Data for the task:

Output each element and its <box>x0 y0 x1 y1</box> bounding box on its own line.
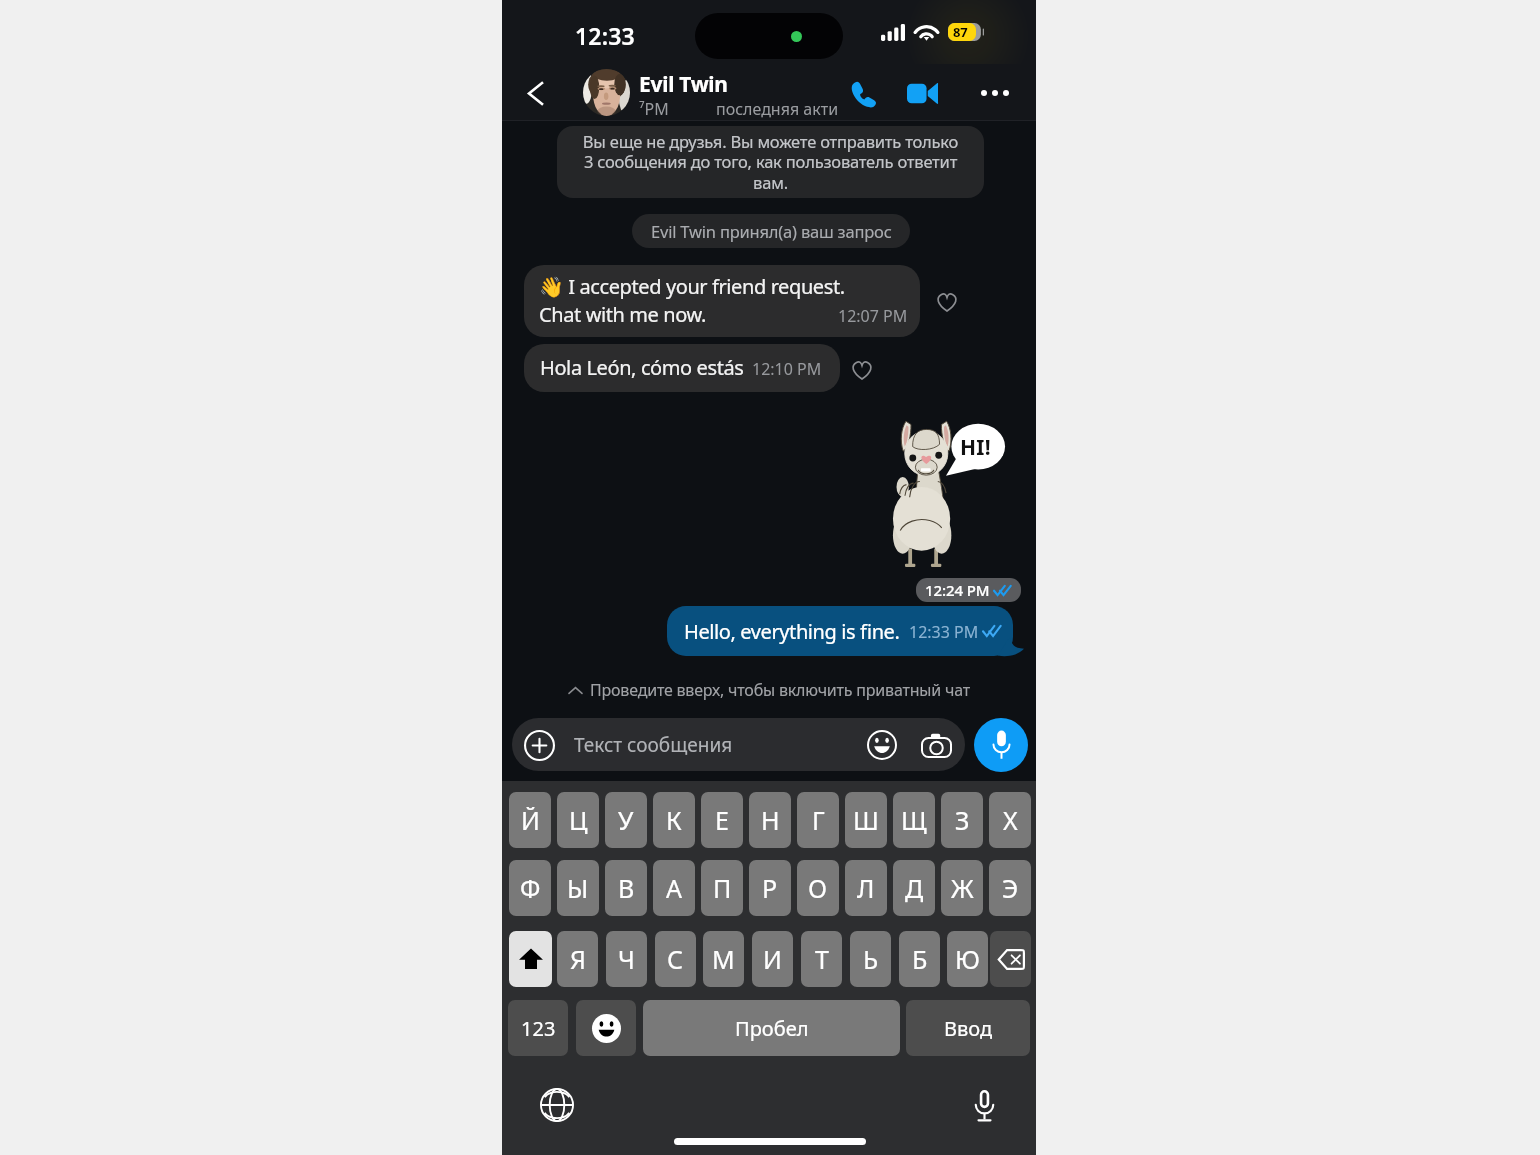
button[interactable]: Ввод <box>906 1000 1030 1056</box>
button[interactable]: 123 <box>508 1000 568 1056</box>
button[interactable]: Voice call <box>840 70 886 116</box>
staticText: Щ <box>901 803 927 837</box>
staticText: К <box>666 803 682 837</box>
button[interactable]: Like message <box>850 358 874 382</box>
button[interactable]: Ж <box>941 860 983 916</box>
staticText: Н <box>761 803 780 837</box>
button[interactable]: Н <box>749 792 791 848</box>
button[interactable]: Щ <box>893 792 935 848</box>
button[interactable]: Х <box>989 792 1031 848</box>
button[interactable]: Backspace <box>990 931 1031 987</box>
staticText: HI! <box>960 433 991 462</box>
staticText: Evil Twin принял(а) ваш запрос <box>651 220 892 242</box>
button[interactable]: Р <box>749 860 791 916</box>
staticText: А <box>666 871 682 905</box>
button[interactable]: Я <box>557 931 598 987</box>
staticText: 87 <box>953 23 968 41</box>
staticText: Е <box>715 803 729 837</box>
button[interactable]: Ь <box>850 931 891 987</box>
staticText: Ь <box>863 942 879 976</box>
button[interactable]: Г <box>797 792 839 848</box>
staticText: Д <box>905 871 924 905</box>
staticText: 12:24 PM <box>925 580 990 600</box>
staticText: Б <box>912 942 928 976</box>
staticText: Т <box>815 942 829 976</box>
button[interactable]: Evil Twin <box>583 65 863 120</box>
button[interactable]: Б <box>899 931 940 987</box>
button[interactable]: И <box>752 931 793 987</box>
staticText: Chat with me now. <box>539 301 707 328</box>
button[interactable]: Ю <box>947 931 988 987</box>
button[interactable]: Like message <box>935 290 959 314</box>
staticText: 123 <box>521 1015 556 1042</box>
button[interactable]: Change keyboard language <box>535 1083 579 1127</box>
button[interactable]: Add attachment <box>518 724 560 766</box>
button[interactable]: К <box>653 792 695 848</box>
button[interactable]: Й <box>509 792 551 848</box>
button[interactable]: З <box>941 792 983 848</box>
button[interactable]: У <box>605 792 647 848</box>
staticText: Ы <box>567 871 589 905</box>
staticText: 12:33 PM <box>909 621 979 643</box>
staticText: М <box>712 942 735 976</box>
button[interactable]: Emoji <box>862 725 902 765</box>
staticText: Ю <box>955 942 980 976</box>
staticText: Проведите вверх, чтобы включить приватны… <box>590 679 970 701</box>
button[interactable]: More options <box>972 70 1018 116</box>
staticText: 12:07 PM <box>838 305 908 327</box>
button[interactable]: Camera <box>916 725 956 765</box>
button[interactable]: Е <box>701 792 743 848</box>
button[interactable]: В <box>605 860 647 916</box>
staticText: Evil Twin <box>639 70 728 99</box>
button[interactable]: Emoji keyboard <box>576 1000 636 1056</box>
button[interactable]: Ч <box>606 931 647 987</box>
staticText: Вы еще не друзья. Вы можете отправить то… <box>557 130 984 194</box>
staticText: 👋 I accepted your friend request. <box>539 273 845 300</box>
staticText: В <box>618 871 635 905</box>
button[interactable]: Э <box>989 860 1031 916</box>
staticText: Й <box>521 803 540 837</box>
button[interactable]: Ц <box>557 792 599 848</box>
button[interactable]: М <box>703 931 744 987</box>
staticText: 12:10 PM <box>752 358 822 380</box>
button[interactable]: Back <box>514 72 556 114</box>
staticText: Hello, everything is fine. <box>684 618 900 645</box>
button[interactable]: Д <box>893 860 935 916</box>
staticText: Х <box>1003 803 1018 837</box>
staticText: ⁷PM <box>639 98 669 120</box>
staticText: Hola León, cómo estás <box>540 354 744 381</box>
staticText: Я <box>570 942 586 976</box>
button[interactable]: П <box>701 860 743 916</box>
staticText: Ч <box>618 942 635 976</box>
staticText: У <box>618 803 634 837</box>
staticText: Текст сообщения <box>574 732 733 758</box>
staticText: 12:33 <box>575 20 635 51</box>
button[interactable]: Л <box>845 860 887 916</box>
button[interactable]: Т <box>801 931 842 987</box>
button[interactable]: Video call <box>899 70 945 116</box>
button[interactable]: Hola León, cómo estás <box>524 344 840 392</box>
staticText: Л <box>857 871 875 905</box>
button[interactable]: О <box>797 860 839 916</box>
staticText: Ж <box>951 871 974 905</box>
staticText: П <box>713 871 732 905</box>
staticText: О <box>808 871 828 905</box>
button[interactable]: С <box>655 931 696 987</box>
staticText: Ц <box>569 803 588 837</box>
button[interactable]: 👋 I accepted your friend request. <box>524 265 920 337</box>
staticText: последняя акти <box>716 98 839 120</box>
button[interactable]: Ы <box>557 860 599 916</box>
button[interactable]: А <box>653 860 695 916</box>
button[interactable]: Shift <box>509 931 552 987</box>
button[interactable]: Ш <box>845 792 887 848</box>
staticText: Ш <box>853 803 879 837</box>
staticText: Ф <box>520 871 541 905</box>
button[interactable]: Dictation <box>962 1083 1006 1127</box>
button[interactable]: Add attachment <box>512 718 965 771</box>
button[interactable]: Пробел <box>643 1000 900 1056</box>
staticText: З <box>955 803 970 837</box>
button[interactable]: Ф <box>509 860 551 916</box>
staticText: Э <box>1002 871 1019 905</box>
staticText: Р <box>762 871 778 905</box>
button[interactable]: Record voice message <box>974 718 1028 772</box>
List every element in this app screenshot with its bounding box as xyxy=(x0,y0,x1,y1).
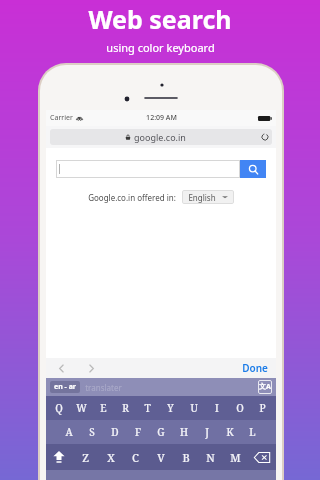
staticText: en - ar xyxy=(54,382,76,392)
staticText: google.co.in xyxy=(134,131,186,143)
staticText: O xyxy=(236,401,244,415)
staticText: R xyxy=(122,401,129,415)
staticText: Q xyxy=(55,401,63,415)
button[interactable]: P xyxy=(251,396,274,420)
button[interactable]: F xyxy=(126,420,149,444)
button[interactable]: Translate xyxy=(258,380,272,394)
button[interactable]: N xyxy=(198,444,223,470)
staticText: K xyxy=(226,425,234,439)
button[interactable]: L xyxy=(241,420,264,444)
staticText: 文A xyxy=(259,382,271,392)
staticText: U xyxy=(190,401,198,415)
staticText: G xyxy=(157,425,165,439)
staticText: D xyxy=(111,425,119,439)
staticText: C xyxy=(132,450,139,465)
button[interactable]: Q xyxy=(48,396,70,420)
staticText: translater xyxy=(85,382,122,393)
button[interactable]: U xyxy=(182,396,205,420)
button[interactable]: google.co.in xyxy=(50,129,272,145)
button[interactable]: W xyxy=(70,396,92,420)
button[interactable]: J xyxy=(195,420,218,444)
staticText: Carrier xyxy=(50,113,73,123)
button[interactable]: V xyxy=(148,444,173,470)
staticText: X xyxy=(107,450,115,465)
button[interactable]: Z xyxy=(72,444,98,470)
button[interactable]: Backspace xyxy=(248,444,276,470)
button[interactable]: I xyxy=(205,396,228,420)
button[interactable]: E xyxy=(92,396,114,420)
button[interactable]: H xyxy=(172,420,195,444)
button[interactable]: B xyxy=(173,444,198,470)
button[interactable]: T xyxy=(136,396,159,420)
staticText: E xyxy=(100,401,107,415)
staticText: Google.co.in offered in: xyxy=(88,192,176,203)
button[interactable]: en - ar xyxy=(54,381,76,393)
button[interactable]: R xyxy=(114,396,136,420)
staticText: A xyxy=(65,425,73,439)
staticText: I xyxy=(215,401,219,415)
staticText: B xyxy=(182,450,190,465)
staticText: 12:09 AM xyxy=(146,113,177,123)
staticText: L xyxy=(249,425,256,439)
staticText: using color keyboard xyxy=(106,40,215,55)
button[interactable]: Forward xyxy=(84,361,98,375)
staticText: English xyxy=(188,192,216,203)
button[interactable]: Shift xyxy=(46,444,72,470)
staticText: T xyxy=(144,401,151,415)
button[interactable]: Search xyxy=(240,160,266,178)
button[interactable]: Back xyxy=(54,361,68,375)
button[interactable]: S xyxy=(80,420,103,444)
button[interactable]: English xyxy=(188,190,228,204)
staticText: Done xyxy=(242,361,268,375)
staticText: F xyxy=(135,425,141,439)
staticText: N xyxy=(206,450,215,465)
button[interactable]: C xyxy=(123,444,148,470)
staticText: J xyxy=(205,425,209,439)
button[interactable]: O xyxy=(228,396,251,420)
staticText: Z xyxy=(82,450,89,465)
staticText: Y xyxy=(167,401,174,415)
button[interactable]: M xyxy=(223,444,248,470)
button[interactable]: K xyxy=(218,420,241,444)
button[interactable]: X xyxy=(98,444,123,470)
button[interactable] xyxy=(56,160,240,178)
button[interactable]: G xyxy=(149,420,172,444)
staticText: S xyxy=(89,425,95,439)
staticText: H xyxy=(180,425,188,439)
staticText: M xyxy=(230,450,241,465)
button[interactable]: D xyxy=(103,420,126,444)
staticText: P xyxy=(259,401,266,415)
button[interactable]: A xyxy=(58,420,80,444)
staticText: W xyxy=(76,401,87,415)
button[interactable]: Y xyxy=(159,396,182,420)
staticText: V xyxy=(157,450,165,465)
button[interactable]: Done xyxy=(242,361,268,375)
staticText: Web search xyxy=(88,2,232,36)
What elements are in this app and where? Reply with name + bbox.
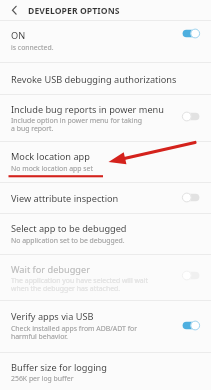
staticText: Verify apps via USB (11, 310, 94, 323)
button[interactable]: ON (0, 21, 211, 62)
staticText: Wait for debugger (11, 263, 90, 276)
staticText: Include bug reports in power menu (11, 103, 164, 116)
staticText: ON (11, 29, 26, 42)
staticText: 256K per log buffer (11, 374, 74, 383)
button[interactable]: View attribute inspection (0, 183, 211, 213)
staticText: Buffer size for logging (11, 361, 107, 374)
staticText: Check installed apps from ADB/ADT for ha… (11, 324, 138, 341)
button[interactable]: Switch off (182, 270, 200, 281)
button[interactable]: Mock location app (0, 142, 211, 182)
button[interactable]: Switch off (182, 111, 200, 122)
button[interactable]: Switch off (182, 192, 200, 203)
staticText: Revoke USB debugging authorizations (11, 73, 177, 86)
staticText: No mock location app set (11, 164, 93, 173)
button[interactable]: Verify apps via USB (0, 301, 211, 352)
staticText: Select app to be debugged (11, 222, 127, 235)
button[interactable]: Buffer size for logging (0, 353, 211, 390)
staticText: View attribute inspection (11, 192, 119, 205)
staticText: DEVELOPER OPTIONS (28, 5, 120, 17)
staticText: Mock location app (11, 150, 90, 163)
button[interactable]: Revoke USB debugging authorizations (0, 63, 211, 94)
button[interactable]: Include bug reports in power menu (0, 95, 211, 141)
button[interactable]: Switch on (182, 28, 200, 39)
button[interactable]: Select app to be debugged (0, 214, 211, 254)
button[interactable]: Wait for debugger (0, 255, 211, 300)
staticText: Include option in power menu for taking … (11, 116, 142, 133)
staticText: The application you have selected will w… (11, 276, 149, 293)
staticText: No application set to be debugged. (11, 236, 125, 245)
staticText: is connected. (11, 43, 54, 52)
button[interactable]: Navigate up (0, 0, 25, 20)
button[interactable]: Switch on (182, 320, 200, 331)
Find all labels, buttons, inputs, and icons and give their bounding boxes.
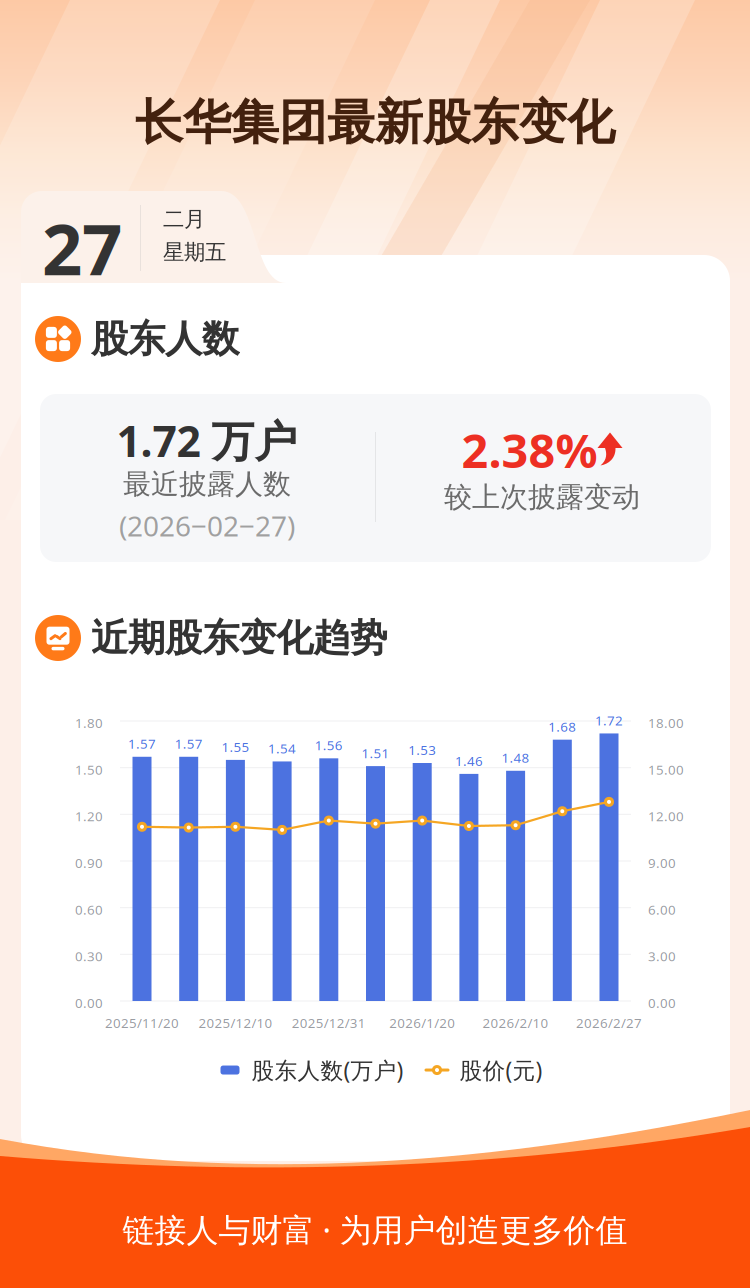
staticText: 1.50	[75, 761, 103, 778]
staticText: 1.57	[175, 735, 203, 752]
staticText: 股东人数	[91, 316, 239, 362]
staticText: 链接人与财富 · 为用户创造更多价值	[122, 1208, 628, 1250]
staticText: 2025/12/10	[198, 1014, 272, 1032]
staticText: 1.20	[75, 807, 103, 825]
staticText: 2025/11/20	[105, 1014, 179, 1032]
staticText: 1.53	[408, 741, 436, 759]
staticText: 1.80	[75, 714, 103, 732]
staticText: 1.46	[455, 752, 483, 770]
staticText: 6.00	[648, 901, 676, 918]
staticText: 27	[42, 201, 122, 295]
staticText: (2026−02−27)	[119, 507, 295, 544]
staticText: 较上次披露变动	[444, 480, 640, 514]
staticText: 最近披露人数	[123, 467, 291, 501]
staticText: 0.00	[648, 994, 676, 1012]
staticText: 15.00	[648, 761, 684, 778]
staticText: 1.72	[595, 711, 623, 729]
staticText: 0.60	[75, 901, 103, 918]
staticText: 股东人数(万户)	[252, 1055, 404, 1085]
staticText: 1.72 万户	[116, 412, 298, 469]
staticText: 1.54	[268, 739, 296, 757]
staticText: 长华集团最新股东变化	[135, 93, 615, 152]
staticText: 股价(元)	[460, 1055, 542, 1085]
staticText: 二月	[163, 206, 205, 232]
staticText: 1.55	[221, 738, 249, 756]
staticText: 0.00	[75, 994, 103, 1012]
staticText: 0.90	[75, 854, 103, 872]
staticText: 9.00	[648, 854, 676, 872]
staticText: 3.00	[648, 947, 676, 965]
staticText: 星期五	[163, 239, 226, 265]
staticText: 1.48	[502, 749, 530, 766]
staticText: 1.51	[362, 744, 390, 762]
staticText: 12.00	[648, 807, 684, 825]
staticText: 1.57	[128, 735, 156, 752]
staticText: 2026/1/20	[389, 1014, 455, 1032]
staticText: 近期股东变化趋势	[91, 615, 387, 661]
staticText: 0.30	[75, 947, 103, 965]
staticText: 1.68	[548, 718, 576, 735]
staticText: 2026/2/10	[483, 1014, 549, 1032]
staticText: 2.38%	[462, 419, 598, 481]
staticText: 2025/12/31	[292, 1014, 366, 1032]
staticText: 2026/2/27	[576, 1014, 642, 1032]
staticText: 18.00	[648, 714, 684, 732]
staticText: 1.56	[315, 736, 343, 754]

Exercise goal: Wherever the string "power" appears in the listing above, show the whole line.

Answer for the task:
staticText: Include bug reports in power menu (11, 103, 164, 116)
button[interactable]: Include bug reports in power menu (0, 95, 211, 141)
staticText: Include option in power menu for taking … (11, 116, 142, 133)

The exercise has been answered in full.